WORK ITEM: Copy out each line of the data below in which "nhất" appears.

#### SUPPLIED DATA ####

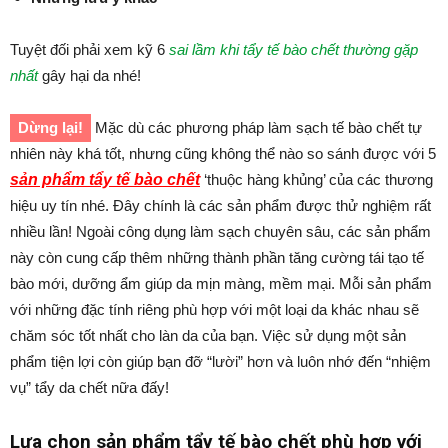
Tuyệt đối phải xem kỹ 6
sai lầm khi tẩy tế bào chết thường gặp
nhất
gây hại da nhé!
Dừng lại!
Mặc dù các phương pháp làm sạch tế bào chết tự
nhiên này khá tốt, nhưng cũng không thể nào so sánh được với 5
sản phẩm tẩy tế bào chết
‘thuộc hàng khủng’ của các thương
hiệu uy tín nhé. Đây chính là các sản phẩm được thử nghiệm rất
nhiều lần! Ngoài công dụng làm sạch chuyên sâu, các sản phẩm
này còn cung cấp thêm những thành phần tăng cường tái tạo tế
bào mới, dưỡng ẩm giúp da mịn màng, mềm mại. Mỗi sản phẩm
với những đặc tính riêng phù hợp với một loại da khác nhau sẽ
chăm sóc tốt nhất cho làn da của bạn. Việc sử dụng một sản
phẩm tiện lợi còn giúp bạn đỡ “lười” hơn và luôn nhớ đến “nhiệm
vụ” tẩy da chết nữa đấy!
Lựa chọn sản phẩm tẩy tế bào chết phù hợp với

####

SOLUTION TO THIS EXERCISE:
nhất
chăm sóc tốt nhất cho làn da của bạn. Việc sử dụng một sản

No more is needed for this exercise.